# Today... was a great day.



## CHRIS7891011 (Apr 1, 2007)

I smoked a couple great cigars and enjoyed the weather with Megan. Gotta enjoy a nice 70 degree day.

Started off with a WOAM from the fuente pass and then finished with a Oliva V. Yummy yummy day. 

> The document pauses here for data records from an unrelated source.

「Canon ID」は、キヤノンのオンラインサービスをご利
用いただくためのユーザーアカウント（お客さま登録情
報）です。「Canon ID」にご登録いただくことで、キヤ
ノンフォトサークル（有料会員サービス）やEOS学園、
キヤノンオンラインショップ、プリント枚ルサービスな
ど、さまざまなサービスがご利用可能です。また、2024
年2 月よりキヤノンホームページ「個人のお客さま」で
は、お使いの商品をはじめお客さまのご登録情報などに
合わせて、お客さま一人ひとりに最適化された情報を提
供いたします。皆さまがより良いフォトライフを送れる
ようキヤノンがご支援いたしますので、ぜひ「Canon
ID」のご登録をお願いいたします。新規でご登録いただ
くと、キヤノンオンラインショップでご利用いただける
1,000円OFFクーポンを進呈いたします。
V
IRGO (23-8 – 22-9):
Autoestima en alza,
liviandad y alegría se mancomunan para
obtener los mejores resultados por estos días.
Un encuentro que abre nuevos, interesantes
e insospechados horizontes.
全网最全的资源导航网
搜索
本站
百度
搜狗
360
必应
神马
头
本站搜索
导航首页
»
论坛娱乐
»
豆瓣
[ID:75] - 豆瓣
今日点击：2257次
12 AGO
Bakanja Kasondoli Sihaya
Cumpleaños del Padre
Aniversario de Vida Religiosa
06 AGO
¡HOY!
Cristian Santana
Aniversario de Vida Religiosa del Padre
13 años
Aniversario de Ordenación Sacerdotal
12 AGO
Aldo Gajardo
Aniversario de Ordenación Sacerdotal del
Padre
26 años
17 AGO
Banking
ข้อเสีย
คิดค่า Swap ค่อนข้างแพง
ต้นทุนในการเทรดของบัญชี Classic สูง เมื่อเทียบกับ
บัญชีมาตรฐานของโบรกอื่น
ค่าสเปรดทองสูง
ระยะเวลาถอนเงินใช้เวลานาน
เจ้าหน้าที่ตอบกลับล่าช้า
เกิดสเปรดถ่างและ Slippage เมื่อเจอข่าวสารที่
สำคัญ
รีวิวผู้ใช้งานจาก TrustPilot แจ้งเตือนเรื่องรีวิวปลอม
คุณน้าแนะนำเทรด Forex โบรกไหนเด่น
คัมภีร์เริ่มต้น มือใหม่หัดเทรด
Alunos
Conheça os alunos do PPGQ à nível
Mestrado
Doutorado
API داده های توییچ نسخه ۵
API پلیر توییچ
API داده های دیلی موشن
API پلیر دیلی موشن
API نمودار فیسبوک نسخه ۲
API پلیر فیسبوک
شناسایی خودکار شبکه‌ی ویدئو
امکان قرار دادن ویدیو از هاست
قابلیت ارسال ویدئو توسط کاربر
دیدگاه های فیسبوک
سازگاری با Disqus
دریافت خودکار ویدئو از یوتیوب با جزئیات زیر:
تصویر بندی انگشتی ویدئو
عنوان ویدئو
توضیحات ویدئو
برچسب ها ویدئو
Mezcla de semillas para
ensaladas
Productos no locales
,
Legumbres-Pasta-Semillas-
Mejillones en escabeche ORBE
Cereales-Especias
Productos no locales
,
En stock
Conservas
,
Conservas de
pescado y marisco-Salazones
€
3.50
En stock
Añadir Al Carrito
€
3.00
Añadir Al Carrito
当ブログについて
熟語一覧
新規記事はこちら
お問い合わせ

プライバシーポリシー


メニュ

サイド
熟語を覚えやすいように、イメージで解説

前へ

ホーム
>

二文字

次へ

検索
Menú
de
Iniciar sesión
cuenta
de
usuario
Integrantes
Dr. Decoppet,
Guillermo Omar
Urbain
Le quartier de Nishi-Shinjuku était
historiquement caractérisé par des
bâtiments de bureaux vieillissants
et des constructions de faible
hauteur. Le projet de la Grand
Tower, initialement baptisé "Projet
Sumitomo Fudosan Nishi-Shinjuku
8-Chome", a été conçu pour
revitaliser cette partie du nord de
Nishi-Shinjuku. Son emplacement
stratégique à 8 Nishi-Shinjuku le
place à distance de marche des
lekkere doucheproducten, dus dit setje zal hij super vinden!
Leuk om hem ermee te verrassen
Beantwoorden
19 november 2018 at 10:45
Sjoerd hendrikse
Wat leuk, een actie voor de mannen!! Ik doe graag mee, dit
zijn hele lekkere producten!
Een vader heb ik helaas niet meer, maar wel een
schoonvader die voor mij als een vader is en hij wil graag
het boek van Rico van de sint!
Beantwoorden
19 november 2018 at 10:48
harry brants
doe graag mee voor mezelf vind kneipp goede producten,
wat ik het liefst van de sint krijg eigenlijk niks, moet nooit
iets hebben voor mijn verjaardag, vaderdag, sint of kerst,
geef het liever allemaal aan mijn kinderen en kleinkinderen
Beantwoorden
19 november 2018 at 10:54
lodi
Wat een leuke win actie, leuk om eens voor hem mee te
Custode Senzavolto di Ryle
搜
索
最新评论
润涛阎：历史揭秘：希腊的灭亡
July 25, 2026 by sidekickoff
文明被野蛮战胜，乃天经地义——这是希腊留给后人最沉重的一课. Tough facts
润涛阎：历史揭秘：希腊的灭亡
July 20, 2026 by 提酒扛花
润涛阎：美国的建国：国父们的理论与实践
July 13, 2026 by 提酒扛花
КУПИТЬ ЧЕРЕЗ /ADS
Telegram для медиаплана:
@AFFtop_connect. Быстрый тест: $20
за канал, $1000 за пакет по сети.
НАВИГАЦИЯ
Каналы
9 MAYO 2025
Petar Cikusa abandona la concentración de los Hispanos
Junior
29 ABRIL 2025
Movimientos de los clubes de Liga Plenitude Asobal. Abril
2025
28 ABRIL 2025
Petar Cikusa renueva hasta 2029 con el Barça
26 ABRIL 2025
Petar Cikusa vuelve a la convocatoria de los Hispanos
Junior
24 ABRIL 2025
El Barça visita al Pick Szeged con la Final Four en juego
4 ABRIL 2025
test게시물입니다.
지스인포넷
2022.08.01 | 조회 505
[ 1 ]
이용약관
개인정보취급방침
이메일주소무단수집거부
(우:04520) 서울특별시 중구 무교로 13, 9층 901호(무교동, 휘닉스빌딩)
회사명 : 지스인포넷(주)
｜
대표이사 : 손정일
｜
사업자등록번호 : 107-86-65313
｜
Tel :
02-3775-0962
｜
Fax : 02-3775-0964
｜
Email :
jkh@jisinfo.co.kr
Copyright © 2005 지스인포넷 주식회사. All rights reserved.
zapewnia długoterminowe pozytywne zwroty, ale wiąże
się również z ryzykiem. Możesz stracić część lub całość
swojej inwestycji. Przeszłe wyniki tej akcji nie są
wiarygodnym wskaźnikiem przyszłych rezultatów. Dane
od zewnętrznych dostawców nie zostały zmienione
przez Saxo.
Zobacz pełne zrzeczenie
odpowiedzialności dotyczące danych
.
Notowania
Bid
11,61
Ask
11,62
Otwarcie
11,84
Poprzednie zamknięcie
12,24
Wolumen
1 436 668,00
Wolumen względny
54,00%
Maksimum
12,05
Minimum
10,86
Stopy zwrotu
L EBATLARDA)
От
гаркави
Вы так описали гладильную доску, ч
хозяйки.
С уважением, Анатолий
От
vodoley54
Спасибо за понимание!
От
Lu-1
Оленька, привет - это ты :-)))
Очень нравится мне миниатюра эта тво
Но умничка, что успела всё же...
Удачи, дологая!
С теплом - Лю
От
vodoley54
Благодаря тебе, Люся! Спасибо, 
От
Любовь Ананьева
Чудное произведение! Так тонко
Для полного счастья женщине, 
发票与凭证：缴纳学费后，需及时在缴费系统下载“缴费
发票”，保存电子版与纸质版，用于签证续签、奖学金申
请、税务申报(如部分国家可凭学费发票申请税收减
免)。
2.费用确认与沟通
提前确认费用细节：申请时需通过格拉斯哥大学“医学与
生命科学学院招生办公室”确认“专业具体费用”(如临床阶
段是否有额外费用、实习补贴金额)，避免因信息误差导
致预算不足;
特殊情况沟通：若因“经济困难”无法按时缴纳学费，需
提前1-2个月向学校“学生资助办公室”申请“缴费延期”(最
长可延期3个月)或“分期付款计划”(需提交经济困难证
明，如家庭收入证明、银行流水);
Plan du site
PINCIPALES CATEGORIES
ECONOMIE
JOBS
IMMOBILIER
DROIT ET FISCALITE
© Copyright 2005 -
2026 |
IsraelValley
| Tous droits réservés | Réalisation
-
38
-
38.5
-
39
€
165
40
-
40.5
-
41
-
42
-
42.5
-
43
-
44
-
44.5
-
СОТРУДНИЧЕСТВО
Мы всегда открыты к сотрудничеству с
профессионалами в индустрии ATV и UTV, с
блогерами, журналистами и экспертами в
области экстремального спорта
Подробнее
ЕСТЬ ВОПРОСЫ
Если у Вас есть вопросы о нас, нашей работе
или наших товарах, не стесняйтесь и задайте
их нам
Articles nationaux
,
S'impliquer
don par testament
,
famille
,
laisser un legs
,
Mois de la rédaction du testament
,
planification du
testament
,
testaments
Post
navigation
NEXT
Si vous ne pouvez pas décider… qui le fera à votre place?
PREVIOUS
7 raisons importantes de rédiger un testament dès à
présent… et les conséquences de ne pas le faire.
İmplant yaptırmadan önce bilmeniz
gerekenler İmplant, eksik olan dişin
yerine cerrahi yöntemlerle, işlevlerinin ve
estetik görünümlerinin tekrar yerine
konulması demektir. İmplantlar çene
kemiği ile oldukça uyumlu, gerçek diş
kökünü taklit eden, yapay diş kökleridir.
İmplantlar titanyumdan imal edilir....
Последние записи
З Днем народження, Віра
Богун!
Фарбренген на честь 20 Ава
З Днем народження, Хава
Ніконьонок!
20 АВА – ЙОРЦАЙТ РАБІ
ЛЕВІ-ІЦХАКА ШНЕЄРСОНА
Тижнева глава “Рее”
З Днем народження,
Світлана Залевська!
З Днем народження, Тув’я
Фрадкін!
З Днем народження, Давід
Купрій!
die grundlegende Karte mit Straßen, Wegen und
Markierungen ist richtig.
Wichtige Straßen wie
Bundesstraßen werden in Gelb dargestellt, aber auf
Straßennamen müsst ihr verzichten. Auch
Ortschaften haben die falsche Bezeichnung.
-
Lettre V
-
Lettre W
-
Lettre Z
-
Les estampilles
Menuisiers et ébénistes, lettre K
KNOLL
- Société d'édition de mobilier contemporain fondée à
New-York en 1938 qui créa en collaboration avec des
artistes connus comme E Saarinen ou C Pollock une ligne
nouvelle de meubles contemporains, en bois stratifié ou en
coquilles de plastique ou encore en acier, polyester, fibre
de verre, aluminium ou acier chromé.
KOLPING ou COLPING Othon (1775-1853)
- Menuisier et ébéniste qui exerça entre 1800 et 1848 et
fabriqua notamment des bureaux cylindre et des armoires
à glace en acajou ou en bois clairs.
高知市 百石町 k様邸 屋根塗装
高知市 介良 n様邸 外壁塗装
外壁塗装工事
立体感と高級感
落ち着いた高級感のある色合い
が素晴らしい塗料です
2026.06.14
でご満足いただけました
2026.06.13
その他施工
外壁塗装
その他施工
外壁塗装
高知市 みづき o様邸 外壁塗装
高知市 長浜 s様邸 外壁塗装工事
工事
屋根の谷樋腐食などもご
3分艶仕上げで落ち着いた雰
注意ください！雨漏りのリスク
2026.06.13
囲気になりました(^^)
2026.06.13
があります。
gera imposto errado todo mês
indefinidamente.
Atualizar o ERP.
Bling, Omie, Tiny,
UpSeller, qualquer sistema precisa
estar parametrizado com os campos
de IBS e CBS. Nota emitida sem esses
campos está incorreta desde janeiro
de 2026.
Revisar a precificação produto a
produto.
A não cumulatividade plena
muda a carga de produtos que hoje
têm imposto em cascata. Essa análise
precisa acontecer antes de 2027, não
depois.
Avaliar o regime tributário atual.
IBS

Megan had part of my WOAM and then the Makers Mark cigar her mom got me from NY. I couldn't justify smoking it but she sure could. Her final opinion of it was that it is an alright cigar but the tobacco tastes cheap. 

Enjoy the pics!


----------



## CHRIS7891011 (Apr 1, 2007)

BTW... that lighter talks... it says 4 catchphrases from the movie. It scared the crap out of me the first time I used it. Gotta love five dollar blazers!


----------



## elmomac (Jan 6, 2008)

Looks like a great day!! But any day that starts with a WOAM is a great day!! Wish I had the $$ to make it my everyday stick :lol: Good times there for sure!!


----------



## Toasted Coastie (Feb 16, 2008)

Living the dream. Awesome!


----------



## mjohnsoniii (Sep 9, 2007)

WOAM!!! i'd LOVE to try one. i'm jealous


----------



## m69c44 (Nov 5, 2007)

WOAM Wow.... I am just like Milt never had one... looks so good Glad you and your Girl had a Great day


----------



## Habana-cl (Nov 7, 2007)

Very nice Chris. Thanks for sharing. See you Saturday. Flint


----------



## maduromojo-cl (Dec 15, 2007)

First you get the money. Then you get the WOAM. Then you get the woman.


----------



## CHRIS7891011 (Apr 1, 2007)

haha I don't have the money. I was lucky to the WOAM and the woman was jsut pure luck :lol:


----------



## mhlatke (Oct 13, 2007)

Very cool! You both look extremey happy - and that's what it's all about:biggrin:


----------



## vicegrips.ceo. (Dec 14, 2007)

*awesome chris, that sunglasses pic had me laughing my ass off. that scarface lighter is killer. nice post!*


----------



## sofaman (Jun 20, 2007)

Great Day!!!


----------



## Paint (Mar 1, 2008)

Nice pics we finally had our first 70 degree day thursday.It was nice


----------



## Doogie (Oct 15, 2007)

looks like a great day.


----------



## alanf (Jan 12, 2007)

Nice one Chris. What a way to enjoy a nice day! Say hi to Megan for me.


----------



## karmaz00 (Dec 5, 2007)

very nice


----------